Source material:

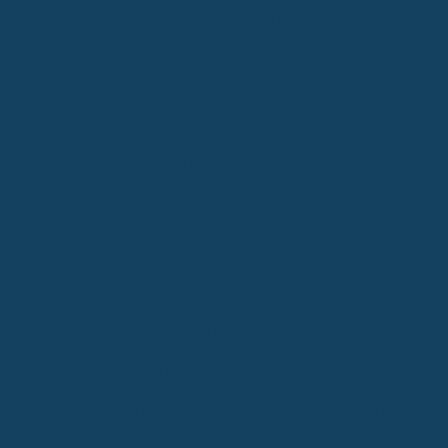
das Wichtigste, was du wissen musst. Die private
Berufsunfähigkeitsversicherung (BU) zahlt dir die Rente, solange
die Voraussetzungen erfüllt sind. Das bedeutet, solange deine
Erwerbsfähigkeit nachweislich stark eingeschränkt ist. Bei der
gesetzlichen Unfallversicherung ist das anders geregelt. Hier
bekommst du eine Verletztenrente, wenn deine Erwerbsfähigkeit
für mindestens 26 Wochen um mindestens 20 % gemindert ist. Bei
bestimmten Berufen, wie in der Landwirtschaft, liegt die Grenze
bei 30 %.
Einstellung der Zahlungen bei Besserung
Was passiert, wenn es dir wieder besser geht? Wenn sich dein
Gesundheitszustand so weit verbessert, dass deine
Erwerbsminderung unter die vereinbarte Grenze fällt – bei der
privaten BU oft unter 50 %, bei der gesetzlichen Verletztenrente
unter 20 % oder 30 % – dann endet die Rentenzahlung. Das ist ein
wichtiger Punkt: Die Versicherung prüft das regelmäßig, oft anhand
von ärztlichen Gutachten. Sobald eine Besserung festgestellt wird,
wird die Zahlung im Folgemonat eingestellt. Stell dir vor, du hast
dich super erholt und kannst wieder arbeiten – dann ist das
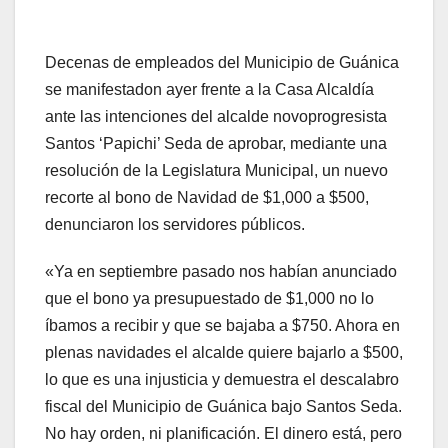
Decenas de empleados del Municipio de Guánica
se manifestadon ayer frente a la Casa Alcaldía
ante las intenciones del alcalde novoprogresista
Santos ‘Papichi’ Seda de aprobar, mediante una
resolución de la Legislatura Municipal, un nuevo
recorte al bono de Navidad de $1,000 a $500,
denunciaron los servidores públicos.
«Ya en septiembre pasado nos habían anunciado
que el bono ya presupuestado de $1,000 no lo
íbamos a recibir y que se bajaba a $750. Ahora en
plenas navidades el alcalde quiere bajarlo a $500,
lo que es una injusticia y demuestra el descalabro
fiscal del Municipio de Guánica bajo Santos Seda.
No hay orden, ni planificación. El dinero está, pero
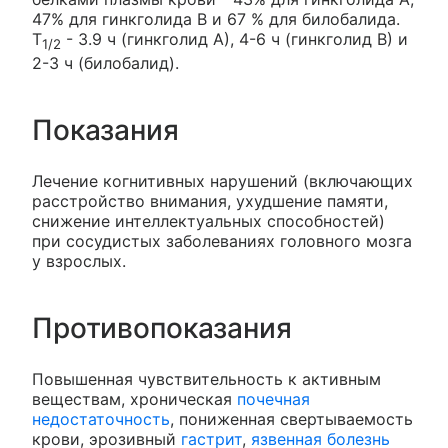
47% для гинкголида В и 67 % для билобалида.
T
- 3.9 ч (гинкголид А), 4-6 ч (гинкголид В) и
1/2
2-3 ч (билобалид).
Показания
Лечение когнитивных нарушений (включающих
расстройство внимания, ухудшение памяти,
снижение интеллектуальных способностей)
при сосудистых заболеваниях головного мозга
у взрослых.
Противопоказания
Повышенная чувствительность к активным
веществам, хроническая
почечная
недостаточность
, пониженная свертываемость
крови, эрозивный
гастрит
,
язвенная болезнь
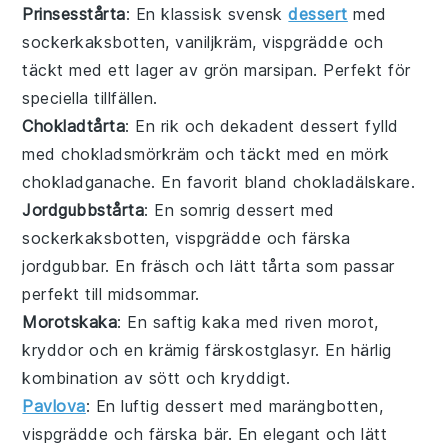
Prinsesstårta
: En klassisk svensk
dessert
med
sockerkaksbotten, vaniljkräm, vispgrädde och
täckt med ett lager av grön marsipan. Perfekt för
speciella tillfällen.
Chokladtårta
: En rik och dekadent
dessert
fylld
med chokladsmörkräm och täckt med en mörk
chokladganache. En favorit bland chokladälskare.
Jordgubbstårta
: En somrig
dessert
med
sockerkaksbotten, vispgrädde och färska
jordgubbar. En fräsch och lätt tårta som passar
perfekt till midsommar.
Morotskaka
: En saftig
kaka
med riven morot,
kryddor och en krämig färskostglasyr. En härlig
kombination av sött och kryddigt.
Pavlova
: En luftig
dessert
med marängbotten,
vispgrädde och färska bär. En elegant och lätt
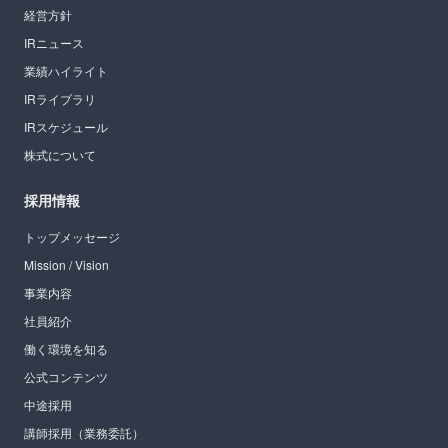
経営方針
IRニュース
業績ハイライト
IRライブラリ
IRスケジュール
株式について
採用情報
トップメッセージ
Mission / Vision
事業内容
社員紹介
働く環境を知る
公式コンテンツ
中途採用
講師採用（業務委託）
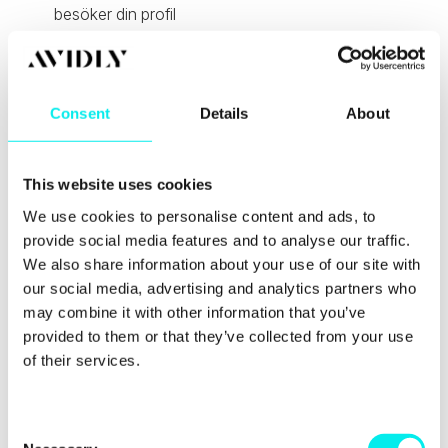
besöker din profil
Tillgång till premiuminnehåll
Premium Career (tidigare Job Seeker)
och
Premium Business
är några av premiumpaketen,
Consent
Details
About
som bland annat ger användare möjligheten att få ut
mer av LinkedIn än vid ett gratiskonto.
De olika
premiumtjänsterna innehåller specifika funktioner,
This website uses cookies
vilket ger större möjlighet att anpassa LinkedIn efter
egna behov. Nedan listas några av de olika
We use cookies to personalise content and ads, to
medlemsskapen, priser och dess funktioner och
provide social media features and to analyse our traffic.
möjligheter:
We also share information about your use of our site with
our social media, advertising and analytics partners who
Premium Career
: SEK 249/månad
may combine it with other information that you’ve
provided to them or that they’ve collected from your use
Kontakta rekryterare och platsannonsörer direkt
of their services.
med de 3 InMail-krediter Premium Career ger dig.
Kandidatstatistik som gör att du kan jämföra dig
med andra kandidater.
C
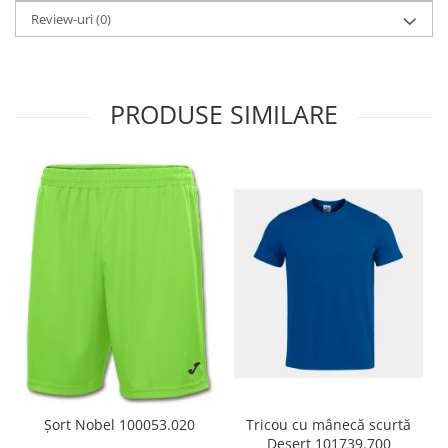
Review-uri
(0)
PRODUSE SIMILARE
Tricou cu mânecă scurtă
Șort Nobel 100053.020
Desert 101739.700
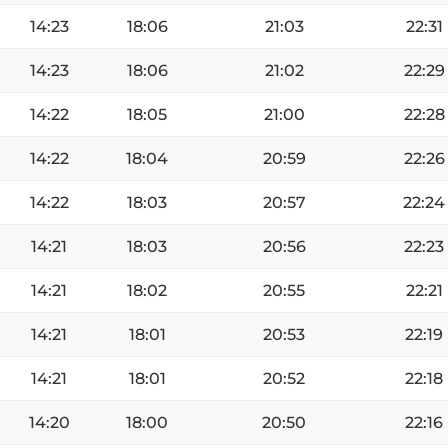
14:23
18:06
21:03
22:31
14:23
18:06
21:02
22:29
14:22
18:05
21:00
22:28
14:22
18:04
20:59
22:26
14:22
18:03
20:57
22:24
14:21
18:03
20:56
22:23
14:21
18:02
20:55
22:21
14:21
18:01
20:53
22:19
14:21
18:01
20:52
22:18
14:20
18:00
20:50
22:16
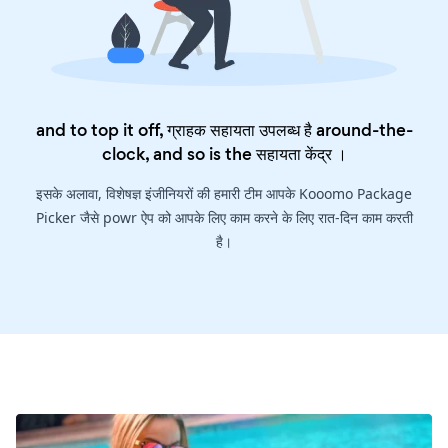
and to top it off, ग्राहक सहायता उपलब्ध है around-the-
clock, and so is the
सहायता केंद्र
।
इसके अलावा, विशेषज्ञ इंजीनियरों की हमारी टीम आपके Kooomo Package
Picker जैसे powr ऐप को आपके लिए काम करने के लिए रात-दिन काम करती
है।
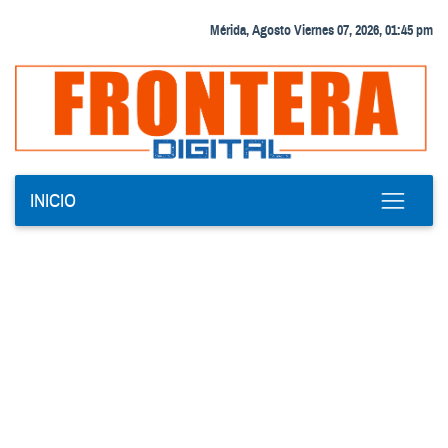
Mérida, Agosto Viernes 07, 2026, 01:45 pm
INICIO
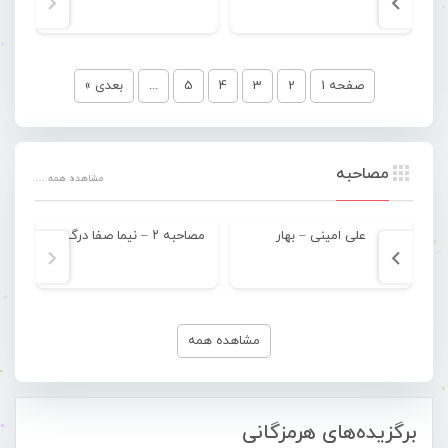
صفحه 1
2
3
4
5
...
بعدی »
مصاحبه
مشاهده همه …
علی امینی – بهار
مصاحبه ۲ – نیما صفا درگیری
مشاهده همه
برگزیده‌های هرمزگانی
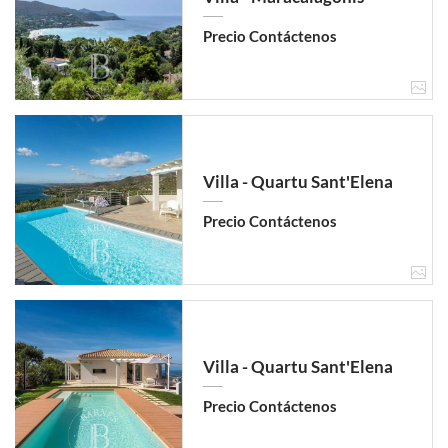
Precio Contáctenos
Villa - Quartu Sant'Elena
Precio Contáctenos
Villa - Quartu Sant'Elena
Precio Contáctenos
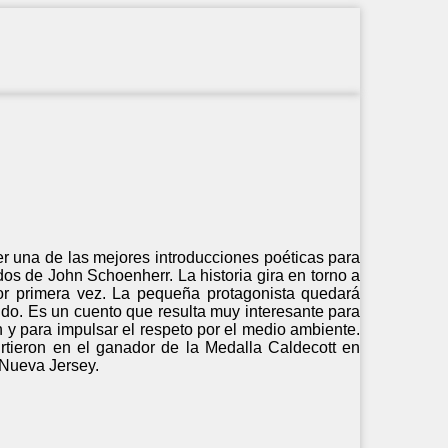
er una de las mejores introducciones poéticas para
s de John Schoenherr. La historia gira en torno a
or primera vez. La pequeña protagonista quedará
endo. Es un cuento que resulta muy interesante para
n y para impulsar el respeto por el medio ambiente.
irtieron en el ganador de la Medalla Caldecott en
 Nueva Jersey.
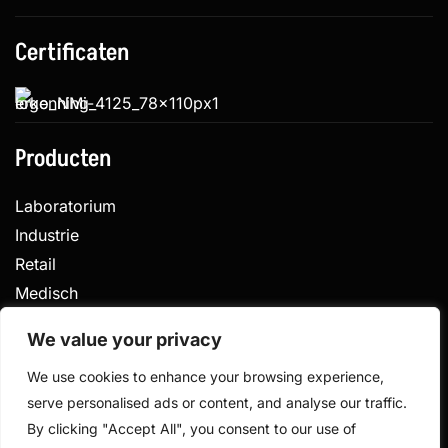
Certificaten
Producten
Laboratorium
Industrie
Retail
Medisch
Veterinair
We value your privacy
We use cookies to enhance your browsing experience,
serve personalised ads or content, and analyse our traffic.
Privacy
Algemene voorwaarden
By clicking "Accept All", you consent to our use of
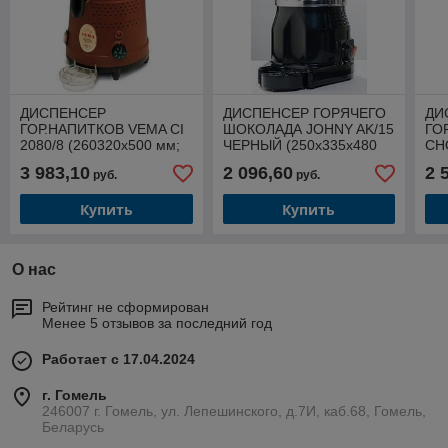
ДИСПЕНСЕР
ДИСПЕНСЕР ГОРЯЧЕГО
ДИ
ГОР.НАПИТКОВ VEMA CI
ШОКОЛАДА JOHNY AK/15
ГО
2080/8 (260320х500 мм;
ЧЕРНЫЙ (250х335х480
CH
1,1кВт; 220В; на 8л)
мм; 6 кг, 1кВт; 220В, 5 л)
(16
3 983,10
2 096,60
2 
руб.
руб.
0,4
Купить
Купить
О нас
Рейтинг не сформирован
Менее 5 отзывов за последний год
Работает с 17.04.2024
г. Гомель
246007 г. Гомель, ул. Лепешинского, д.7И, каб.68, Гомель,
Беларусь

What the task asks:
Give the data above back unchanged, except for the pictures.

Answer section:
das Wichtigste, was du wissen musst. Die private
Berufsunfähigkeitsversicherung (BU) zahlt dir die Rente, solange
die Voraussetzungen erfüllt sind. Das bedeutet, solange deine
Erwerbsfähigkeit nachweislich stark eingeschränkt ist. Bei der
gesetzlichen Unfallversicherung ist das anders geregelt. Hier
bekommst du eine Verletztenrente, wenn deine Erwerbsfähigkeit
für mindestens 26 Wochen um mindestens 20 % gemindert ist. Bei
bestimmten Berufen, wie in der Landwirtschaft, liegt die Grenze
bei 30 %.
Einstellung der Zahlungen bei Besserung
Was passiert, wenn es dir wieder besser geht? Wenn sich dein
Gesundheitszustand so weit verbessert, dass deine
Erwerbsminderung unter die vereinbarte Grenze fällt – bei der
privaten BU oft unter 50 %, bei der gesetzlichen Verletztenrente
unter 20 % oder 30 % – dann endet die Rentenzahlung. Das ist ein
wichtiger Punkt: Die Versicherung prüft das regelmäßig, oft anhand
von ärztlichen Gutachten. Sobald eine Besserung festgestellt wird,
wird die Zahlung im Folgemonat eingestellt. Stell dir vor, du hast
dich super erholt und kannst wieder arbeiten – dann ist das
Decenas de empleados del Municipio de Guánica
se manifestadon ayer frente a la Casa Alcaldía
ante las intenciones del alcalde novoprogresista
Santos ‘Papichi’ Seda de aprobar, mediante una
resolución de la Legislatura Municipal, un nuevo
recorte al bono de Navidad de $1,000 a $500,
denunciaron los servidores públicos.
«Ya en septiembre pasado nos habían anunciado
que el bono ya presupuestado de $1,000 no lo
íbamos a recibir y que se bajaba a $750. Ahora en
plenas navidades el alcalde quiere bajarlo a $500,
lo que es una injusticia y demuestra el descalabro
fiscal del Municipio de Guánica bajo Santos Seda.
No hay orden, ni planificación. El dinero está, pero
47% для гинкголида В и 67 % для билобалида.
T
- 3.9 ч (гинкголид А), 4-6 ч (гинкголид В) и
1/2
2-3 ч (билобалид).
Показания
Лечение когнитивных нарушений (включающих
расстройство внимания, ухудшение памяти,
снижение интеллектуальных способностей)
при сосудистых заболеваниях головного мозга
у взрослых.
Противопоказания
Повышенная чувствительность к активным
веществам, хроническая
почечная
недостаточность
, пониженная свертываемость
крови, эрозивный
гастрит
,
язвенная болезнь
Prinsesstårta
: En klassisk svensk
dessert
med
sockerkaksbotten, vaniljkräm, vispgrädde och
täckt med ett lager av grön marsipan. Perfekt för
speciella tillfällen.
Chokladtårta
: En rik och dekadent
dessert
fylld
med chokladsmörkräm och täckt med en mörk
chokladganache. En favorit bland chokladälskare.
Jordgubbstårta
: En somrig
dessert
med
sockerkaksbotten, vispgrädde och färska
jordgubbar. En fräsch och lätt tårta som passar
perfekt till midsommar.
Morotskaka
: En saftig
kaka
med riven morot,
kryddor och en krämig färskostglasyr. En härlig
kombination av sött och kryddigt.
Pavlova
: En luftig
dessert
med marängbotten,
vispgrädde och färska bär. En elegant och lätt
経営方針
IRニュース
業績ハイライト
IRライブラリ
IRスケジュール
株式について
採用情報
トップメッセージ
Mission / Vision
事業内容
社員紹介
働く環境を知る
公式コンテンツ
中途採用
講師採用（業務委託）
besöker din profil
Tillgång till premiuminnehåll
Premium Career (tidigare Job Seeker)
och
Premium Business
är några av premiumpaketen,
Consent
Details
About
som bland annat ger användare möjligheten att få ut
mer av LinkedIn än vid ett gratiskonto.
De olika
premiumtjänsterna innehåller specifika funktioner,
This website uses cookies
vilket ger större möjlighet att anpassa LinkedIn efter
egna behov. Nedan listas några av de olika
We use cookies to personalise content and ads, to
medlemsskapen, priser och dess funktioner och
provide social media features and to analyse our traffic.
möjligheter:
We also share information about your use of our site with
our social media, advertising and analytics partners who
Premium Career
: SEK 249/månad
may combine it with other information that you’ve
provided to them or that they’ve collected from your use
Kontakta rekryterare och platsannonsörer direkt
of their services.
med de 3 InMail-krediter Premium Career ger dig.
Kandidatstatistik som gör att du kan jämföra dig
med andra kandidater.
C
Review-uri
(0)
PRODUSE SIMILARE
Tricou cu mânecă scurtă
Șort Nobel 100053.020
Desert 101739.700
14:23
18:06
21:03
22:31
14:23
18:06
21:02
22:29
14:22
18:05
21:00
22:28
14:22
18:04
20:59
22:26
14:22
18:03
20:57
22:24
14:21
18:03
20:56
22:23
14:21
18:02
20:55
22:21
14:21
18:01
20:53
22:19
14:21
18:01
20:52
22:18
14:20
18:00
20:50
22:16
and to top it off, ग्राहक सहायता उपलब्ध है around-the-
clock, and so is the
सहायता केंद्र
।
इसके अलावा, विशेषज्ञ इंजीनियरों की हमारी टीम आपके Kooomo Package
Picker जैसे powr ऐप को आपके लिए काम करने के लिए रात-दिन काम करती
है।
Mérida, Agosto Viernes 07, 2026, 01:45 pm
INICIO
صفحه 1
2
3
4
5
...
بعدی »
مصاحبه
مشاهده همه …
علی امینی – بهار
مصاحبه ۲ – نیما صفا درگیری
مشاهده همه
برگزیده‌های هرمزگانی
Precio Contáctenos
Villa - Quartu Sant'Elena
Precio Contáctenos
Villa - Quartu Sant'Elena
Precio Contáctenos
er una de las mejores introducciones poéticas para
s de John Schoenherr. La historia gira en torno a
or primera vez. La pequeña protagonista quedará
endo. Es un cuento que resulta muy interesante para
n y para impulsar el respeto por el medio ambiente.
irtieron en el ganador de la Medalla Caldecott en
 Nueva Jersey.
Certificaten
Producten
Laboratorium
Industrie
Retail
Medisch
Veterinair
We value your privacy
We use cookies to enhance your browsing experience,
serve personalised ads or content, and analyse our traffic.
Privacy
Algemene voorwaarden
By clicking "Accept All", you consent to our use of
ДИСПЕНСЕР
ДИСПЕНСЕР ГОРЯЧЕГО
ДИ
ГОР.НАПИТКОВ VEMA CI
ШОКОЛАДА JOHNY AK/15
ГО
2080/8 (260320х500 мм;
ЧЕРНЫЙ (250х335х480
CH
1,1кВт; 220В; на 8л)
мм; 6 кг, 1кВт; 220В, 5 л)
(16
3 983,10
2 096,60
2 
руб.
руб.
0,4
Купить
Купить
О нас
Рейтинг не сформирован
Менее 5 отзывов за последний год
Работает с 17.04.2024
г. Гомель
246007 г. Гомель, ул. Лепешинского, д.7И, каб.68, Гомель,
Беларусь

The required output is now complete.